Entre los aventureros que acompañaron al famoso Ojeda en su expedición á Tierra Firme, y al afortunado y desdichado Balboa en el dificilísimo paso del istmo de Darién, y entre los que en Panamá se habían establecido con el cruel gobernador Pedrarias Dávila que hizo decapitar á Balboa, se hallaba un español, extremeño también como Balboa y Cortés, natural de Trujillo, hijo legítimo del capitán Gonzalo Pizarro, que habiendo pasado su primera edad en la humilde ocupación de guardar ganado, sin conocer siquiera los rudimentos del arte de la escritura, se había distinguido por su intrepidez y energía, por su valor en los peligros, y por la aplicación y la inteligencia natural con que suplía la falta de instrucción, tanto que había sido ascendido á la clase de oficial y se había hecho digno y hábil para dirigir y mandar á otros. Este hombre era Francisco Pizarro.

Asociado Pizarro á otros dos españoles, llamados Diego de Almagro y Fernando de Luque, sacerdote este último y vicario de Darién, resolvieron, con aprobación del gobernador, hacer una expedición al Perú, ofreciéndose cada cual á contribuir con cuanto tuviese para los gastos del armamento. Pizarro, menos rico que sus compañeros, fué el encargado de mandar y dirigir la atrevida empresa. Almagro había de proveerla de tiempo en tiempo de víveres, municiones y refuerzos, y el sacerdote Luque, que se había enriquecido en Santa María de Darién, costeó los primeros gastos, que importaron 20,000 pesos de oro. Pactaron y juraron repartirse entre los tres por iguales partes los países que descubrieran y conquistaran, en fe de lo cual el clérigo Luque celebró una misa, en que después de haber consagrado la hostia la partió en tres pedazos, y comulgando con uno dió otro á cada uno de sus asociados (10 de marzo, 1526). Un sólo navío, conduciendo ciento doce hombres de tripulación, era toda la fuerza con que Francisco Pizarro se embarcó en el golfo de Panamá, dirigiéndose al Sur á conquistar el mayor imperio del mundo.

Errante en su primera expedición por islas y mares, después de muchas penalidades y trabajos, de enfermedades y muertes en su escasa tropa, y de incesantes luchas con las olas y con los indios, encontróse otra vez el aventurero enfrente de la isla de las Perlas, en el centro del gran golfo de Panamá. Reforzado allí por Almagro con hombres y víveres, diéronse otra vez los dos á la vela, y más felices en esta ocasión, llegaron á las costas de Quito, la más bella y más vasta provincia del imperio del Perú, y desembarcaron en Tucamas.
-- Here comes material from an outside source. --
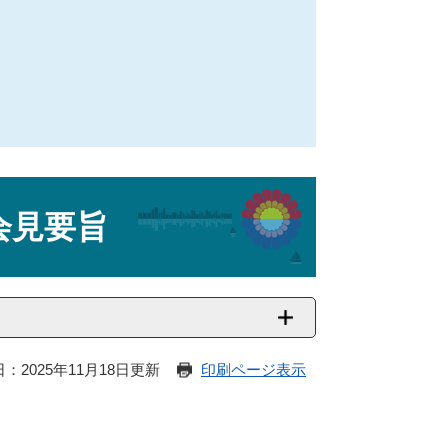
会見要旨
：2025年11月18日更新
印刷ページ表示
Pero conociendo ser una temeridad empeñarse en la conquista con tan escasas y debilitadas tropas, resolvieron que Almagro volviera á Panamá á buscar refuerzos, que en efecto llevó á su amigo, pero que tardaron en llegar muchos meses, cuando Pizarro se hallaba ya en la situación más triste y desesperada, en una isla desierta, con sólo trece hombres, todos extenuados, luchando con las agonías del hambre. Con aquel refuerzo tomó rumbo hacia el Sudeste, y al cabo de veintiún días de navegación, ancló en la bahía de la ciudad peruana de Túmbez, donde halló una generosa hospitalidad Los exploradores fueron recibidos en todas partes con el mayor afecto, y el cacique le envió varios

peruanos en canoas con bastimentos de toda clase en vasos de oro y plata, metales que brillaban en abundancia en sus habitaciones. Por lo mismo que mostraba ser un país tan rico, y al propio tiempo tan populoso, que fuera temeridad intentar su conquista con tan pobres medios y tan poca gente, creyó Pizarro que volviendo á Panamá y enseñando los magníficos vasos de plata y oro y las finísimas telas de lana y algodón que de muestra llevaba, no podría menos de ser auxiliada su empresa (1527). Mas se equivocó en su cálculo; el gobernador se negó á ello; en Pedrarias no tenía confianza: y como los tres asociados hubiesen apurado ya sus recursos, tomaron la resolución de dirigirse á la corte misma de España, para lo cual pudieron reunir algunos fondos. El encargado de esta comisión fué el mismo Pizarro.

A su arribo á Sevilla (1528) se vió encarcelado á instancias del bachiller Enciso, en virtud de sentencia que éste tenía ganada por cuentas atrasadas con los primeros vecinos del Darién. Pero puesto luego en libertad por orden del gobierno, presentóse en Toledo al emperador Carlos V con un aire de dignidad y de nobleza, que nadie había podido esperar del antiguo guardador de puercos. Encontróse allí con Hernán Cortés, que á la sazón había ido á justificar ante el monarca su conducta de las calumnias ó sospechas con que se le había querido mancillar. De modo que el afortunado soberano, á quien los españoles acababan de hacer dueño de Italia y casi árbitro de Europa, daba al propio tiempo audiencia á otros dos españoles, de los cuales el uno ofrecía á sus pies la corona de un vasto imperio en el Nuevo Mundo, y el otro le prometía la adquisición de otro imperio más opulento y más dilatado.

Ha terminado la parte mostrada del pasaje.